Corporate litigation is the most dynamic field of procedural law in which the smallest error can lead to grave consequences. The foundation for taking effective measures is experience, a properly crafted strategy and a rapid response. Our team has these competences, thereby enabling us to represent clients in complicated cases that form precedents in many instances - Krzysztof Brysiewicz.
We have participated in the largest cases involving corporate litigation in Poland. We have represented partnerships, limited liability companies and joint stock companies including public companies. Our team consists of procedural lawyers and experts in capital market and corporate law, which makes it possible for us to create an effective strategy and run proceedings in accordance with a client’s objectives.
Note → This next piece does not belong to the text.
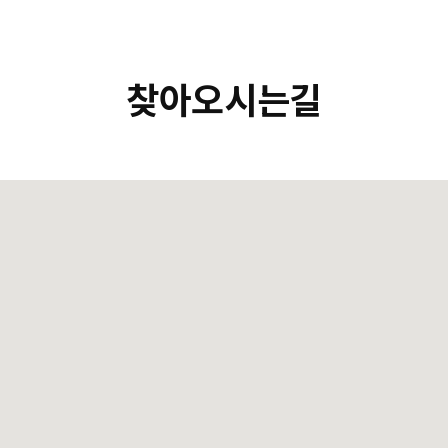
찾아오시는길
We treat each case individually by taking into account factors such as company operations, the subject matter of a dispute, the structure of management and relations between shareholders.
Analyzing a situation and drafting a strategy for conducting litigation.
Comprehensive services for commercial companies, including public companies pertaining to the preparation and running of shareholder meetings and representing shareholders during such meetings.
Conducting corporate litigation to do the following:
Repeal resolutions adopted by the corporate bodies of commercial companies: amend articles of association, raise share capital, award personal rights to shareholders, give corporate consents, make changes to the composition of corporate bodies.
Establish the invalidity of shares, establish negative resolutions, the scope of rights held by specific shareholders.
Representation in injunction proceedings.
Representation in proceedings before registration courts.
Conducting litigation in partnerships to deprive shareholders of the right to represent a company and conduct the affairs of a company.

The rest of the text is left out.